Guatemala Huehuetenango Huipil


Арт.: #2562
Країна: Гватемала
Регіон: La Democracia, Huehuetenango
Кооператив: Small Producers
Станція обробки: Producer Owned Washing Stations
Ферма: Small Producers
Ґрунт: Clay
Висота вирощування: 1600 to 1800 masl
Різновид: Caturra, Pache, Catuai
Середні опади, mm: 1500 mm
Середні температури, °C: 20C
Період цвітіння: June/July
Період врожаю: January/March
Обробка: Washed
Ферментація: Water Tanks
Сушіння: Serben Drying Mill / Patio

Про каву:

The region of La Democracia in Huehuetenango is known for specialty coffees in Guatemala. The high altitude, hand depulped and washed creates distinct flavours. Normally each one of these small producers, have up to 1 hectare of land and dry the coffees on the roofs of their houses. High acidity and full cups make these coffees unique.

The word huipil comes from the Nahuatl (the main language of ancient civilizations in Central America) word huipilli, which means “mi tapado” or “something that covers” in English. It is believed that the origin of this textile dates from pre-Hispanic times because some representations of high-hierarchy women using colorful robes are found in ancient ceramics.
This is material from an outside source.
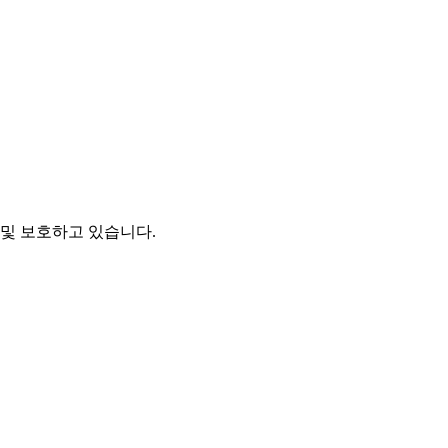
및 보호하고 있습니다.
These representations indicate that, at first, huipiles were mainly used for ceremonial situations. Later, huipiles became more popular among people of varying social status, thus becoming a type of clothing for daily use.

Huipiles are made using traditional Guatemalan weaving techniques. The art of weaving has been taught from generation to generation to maintain the heritage and pass down valuable insights about shape and designs. The elaboration process and materials used for huipiles production changed with time. However, the colors, shapes, and patterns have been repeated for centuries in an effort to maintain tradition and heritage.
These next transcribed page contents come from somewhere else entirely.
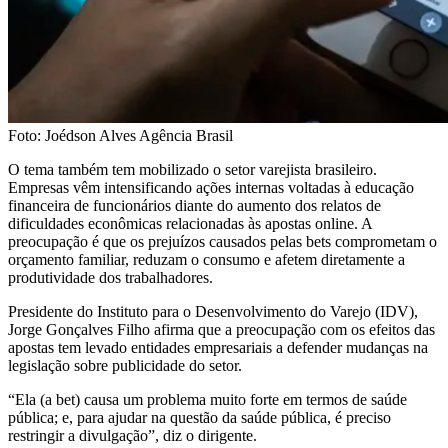
Foto: Joédson Alves Agência Brasil
O tema também tem mobilizado o setor varejista brasileiro.
Empresas vêm intensificando ações internas voltadas à educação
financeira de funcionários diante do aumento dos relatos de
dificuldades econômicas relacionadas às apostas online. A
preocupação é que os prejuízos causados pelas bets comprometam o
orçamento familiar, reduzam o consumo e afetem diretamente a
produtividade dos trabalhadores.
Presidente do Instituto para o Desenvolvimento do Varejo (IDV),
Jorge Gonçalves Filho afirma que a preocupação com os efeitos das
apostas tem levado entidades empresariais a defender mudanças na
legislação sobre publicidade do setor.
“Ela (a bet) causa um problema muito forte em termos de saúde
pública; e, para ajudar na questão da saúde pública, é preciso
restringir a divulgação”, diz o dirigente.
Traditionally, huipiles were made using cotton and agave fibers while cochineal colorant, tree bark’s indigo, and coffee were used as natural dyes to produce colored thread. After the Spanish conquest, some elements such as silk and wool were incorporated as weaving materials. Nowadays, cotton, wool, synthetic and acrylic fibers are the most common materials for huipil production.
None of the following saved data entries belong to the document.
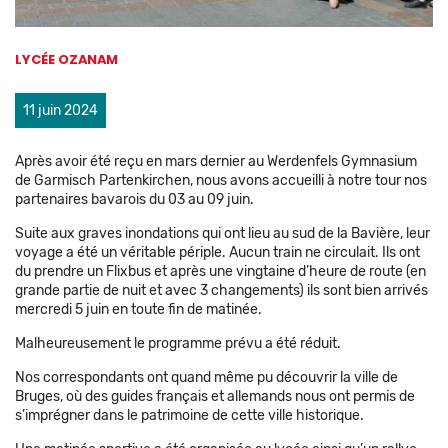
LYCÉE OZANAM
11 juin 2024
Après avoir été reçu en mars dernier au Werdenfels Gymnasium
de Garmisch Partenkirchen, nous avons accueilli à notre tour nos
partenaires bavarois du 03 au 09 juin.
Suite aux graves inondations qui ont lieu au sud de la Bavière, leur
voyage a été un véritable périple. Aucun train ne circulait. Ils ont
du prendre un Flixbus et après une vingtaine d’heure de route (en
grande partie de nuit et avec 3 changements) ils sont bien arrivés
mercredi 5 juin en toute fin de matinée.
Malheureusement le programme prévu a été réduit.
Nos correspondants ont quand même pu découvrir la ville de
Bruges, où des guides français et allemands nous ont permis de
s’imprégner dans le patrimoine de cette ville historique.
The production of a huipil is one of the most time-consuming activities among the Guatemalan textiles traditions. This piece of clothing is traditionally woven on a waist loom and it takes about two to three months to manufacture a single piece. Today, a foot pedal version of the loom is used to reduce production time. However, some weavers make their best effort to continue the weaving heritage by continuing to use traditional waist looms.

Each Guatemalan huipil has specific colors and designs that serve as a visual representation of the Mayan symbology and cosmovision. Weavers choose motifs and patterns that represent the history, traditions, and beliefs of specific indigenous communities. The design of a huipil is so carefully chosen that they allow you to know the indigenous community where it was made just by looking at the colors and motifs!

The most common colors in huipiles are blue, red, yellow, black, white, and green. The embroidered designs can have animal, plant, or astrology-related motifs. Interpretation of designs and color symbolism varies depending on the community where the piece was woven. It is generally believed that each color symbolizes the following:

  • Blue: The sky and water
  • Red: Sunrise, daytime, and energy and power
  • Yellow: The sun and corn
  • Black: Sunset, nighttime, death, recovery, and war.
  • White: Air, spirituality, and hope
  • Green: Plant life, royalty and represents the Quetzal (national bird of Guatemala)

Moreover, as part of a beauty ritual, women in Guatemala use the Huipil for clothing and beautiful ribbons for hair wrapping.  Most women wear the ribbon around the crown of the head and then wrap it around braids in a spiral shape. Hair wraps are as beautiful and colorful as huipils with different patterns and embroideries.